Non solo nella Torino del truciolo e del tornio il lavoro a parole è dominante, dovunque gli italiani comuni, anche i più notori scansafatiche, si salutano con fieri e virtuosi "buon lavoro". Una parola domina le cronache politiche e sindacali: "il tavolo", la parte per il tutto, le trattative che in ogni angolo del paese si svolgono sul modo di lavorare.

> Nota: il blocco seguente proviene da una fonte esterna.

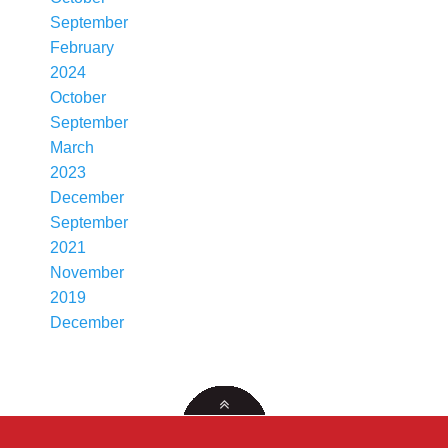
September
February
2024
October
September
March
2023
December
September
2021
November
2019
December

La sacralità del lavoro, un po' attutita in questi tempi di automazione e di computer, ma fortissima e inevitabile nei giorni di Pietro Secchia e dei "lavoratori con le mani callose". La sacralità imperitura per cui in tutte le riunioni e conferenze in qualche modo attinenti al lavoro a un certo punto avveniva la rivelazione carismatica dell'operaio, eroe in carne e ossa, e il funzionario di partito lo presentava: "Ecco il compagno Ferretti, da trent'anni alle presse", e il compagno incedeva nella sala fra due ali di persone reverenti, il dio incarnato dell'operaismo.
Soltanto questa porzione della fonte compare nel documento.